Elle ne répondra pas. Elle est auprès de moi depuis trop longtemps pour avoir envie de me trahir. En outre, elle a fort bien compris que vous voulez lui enlever le petit. Or, elle s’est pris pour lui d’une vraie passion. Il représente désormais son univers… Même moi j’ai moins d’importance à ses yeux…

— A merveille, alors ! Pourquoi Godivelle ne viendrait-elle pas, elle aussi, à Combert ? Elle ne quitterait pas Étienne… Lâchez-moi, vous me faites mal !

— Il s’appelle Foulques, vous entendez ! Rien que Foulques. Quant à vous, petite misérable qui ne songez qu’à me dépouiller de tout ce que je possède, sachez que vous n’aurez plus l’occasion de me nuire. Vous voulez vivre avec votre fils, n’est-ce pas ?… Eh bien, vous allez vivre avec lui… mais vous ne quitterez plus cette maison, plus jamais !…

Il avait un peu desserré son étreinte et elle en profita pour se libérer d’un geste brusque mais ne s’enfuit pas. Au contraire, elle fit face :

— Vous n’avez ni le droit ni la possibilité de me retenir ici. François Devès…
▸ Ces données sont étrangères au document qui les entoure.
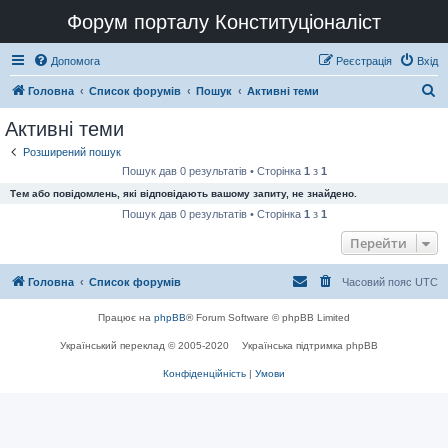
Форум порталу Конституціоналіст
Допомога
Реєстрація
Вхід
П
Головна
Список форумів
Пошук
Активні теми
о
Активні теми
ш
Розширений пошук
у
Пошук дав 0 результатів • Сторінка
1
з
1
к
Тем або повідомлень, які відповідають вашому запиту, не знайдено.
Пошук дав 0 результатів • Сторінка
1
з
1
Перейти
Головна
Список форумів
Часовий пояс
UTC
Працює на
phpBB
® Forum Software © phpBB Limited
Український переклад © 2005-2020
Українська підтримка phpBB
Конфіденційність
|
Умови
— Il va repartir, François Devès… et tout de suite ! Et sur votre ordre si vous ne voulez pas qu’il se retrouve sous le feu des fusils de mes gens.

— Vous n’oseriez pas !

— Ici, je suis maître et seigneur. Personne n’osera jamais venir s’y frotter à moi… surtout pas les gendarmes de ce gros porc de Louis-Philippe. Ici, ce qui se passe à Paris n’intéresse personne. On préfère se tenir les coudes et arranger soi-même ses affaires. Alors choisissez mais choisissez vite !…

Hortense réfléchit encore plus vite. Ce misérable était très capable de faire assassiner froidement le fermier de Combert. Mieux valait le renvoyer afin qu’il puisse aller porter sa lettre au notaire de Saint-Flour. Sans répondre, elle marcha vers la fenêtre qui donnait sur l’entrée du château et l’ouvrit. François attendait toujours, immobile sur son cheval dont il flattait l’encolure de la main.

— Rentrez à Combert sans moi, François ! lui jeta-t-elle. Je reste ici quelques jours…

— Vous voulez vraiment que je rentre ? Vous êtes certaine de ne pas être contrainte ?…

— Mais oui, François. Rentrez… et faites ce que vous devez faire quand je ne suis pas là !

— A vos ordres, Madame la Comtesse. Je reviendrai aux nouvelles !

Il avait fait signe qu’il comprenait le sens caché de ses paroles. Hortense le regarda partir sans trop d’angoisse. Trois jours sont vite passés et, dans trois jours, le notaire ouvrirait le pli cacheté qu’elle lui avait remis. Il saurait à quoi s’en tenir sur le marquis et ferait en sorte d’envoyer délivrer la mère et l’enfant… Lentement, Hortense referma la fenêtre, se retourna.

— Vous êtes satisfait ? Que suis-je censée faire à présent ?

— Un peu de repos vous ferait peut-être quelque bien ? Je vous accompagne à votre chambre…

— Je ne suis pas fatiguée et je veux voir mon fils…

— Vous le reverrez tout à l’heure. Venez vous installer. Votre chambre n’a pas changé.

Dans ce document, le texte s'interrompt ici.